• _What you have to do_
If an entry holds a picture, skip the picture but copy everything else exactly.

• _Exercise inputs_
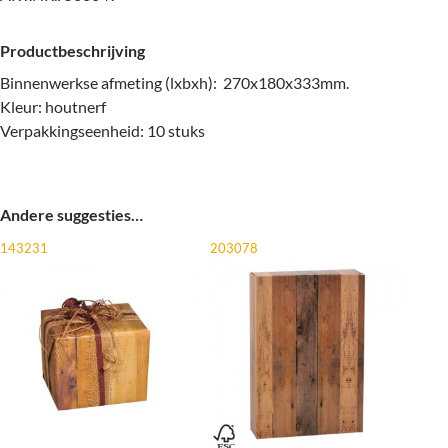
Productbeschrijving
Binnenwerkse afmeting (lxbxh): 270x180x333mm.
Kleur: houtnerf
Verpakkingseenheid: 10 stuks
Andere suggesties…
143231
203078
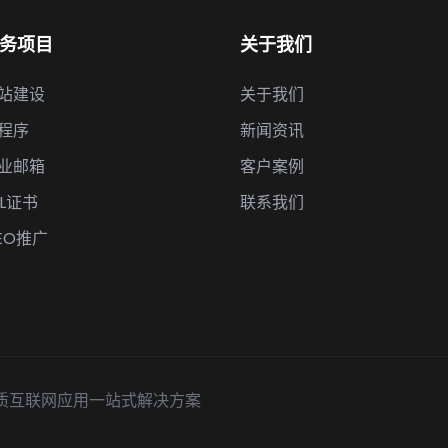
务项目
关于我们
站建设
关于我们
程序
新闻资讯
业邮箱
客户案例
SL证书
联系我们
EO推广
品质互联网应用一站式解决方案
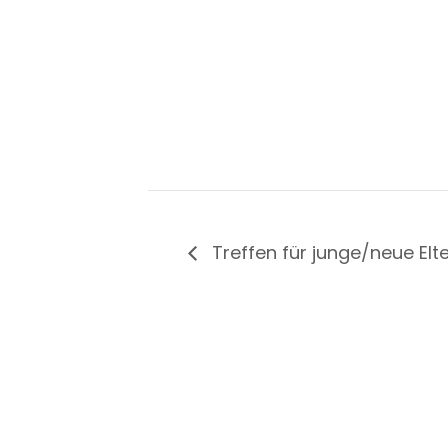
Treffen für junge/neue Elte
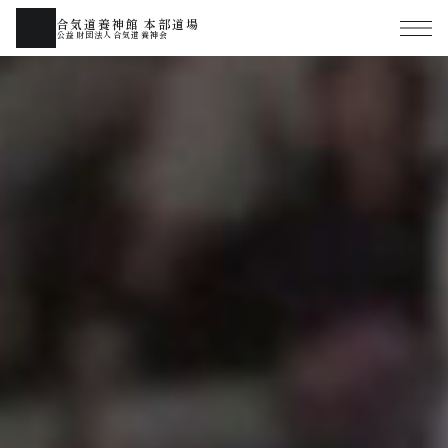
合気道養神館 本部道場
公益財団法人合気道養神会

• _Exercise answer_
Productbeschrijving
Binnenwerkse afmeting (lxbxh): 270x180x333mm.
Kleur: houtnerf
Verpakkingseenheid: 10 stuks
Andere suggesties…
143231
203078
务项目
关于我们
站建设
关于我们
程序
新闻资讯
业邮箱
客户案例
SL证书
联系我们
EO推广
品质互联网应用一站式解决方案
Treffen für junge/neue Elte
合気道養神館 本部道場
公益財団法人合気道養神会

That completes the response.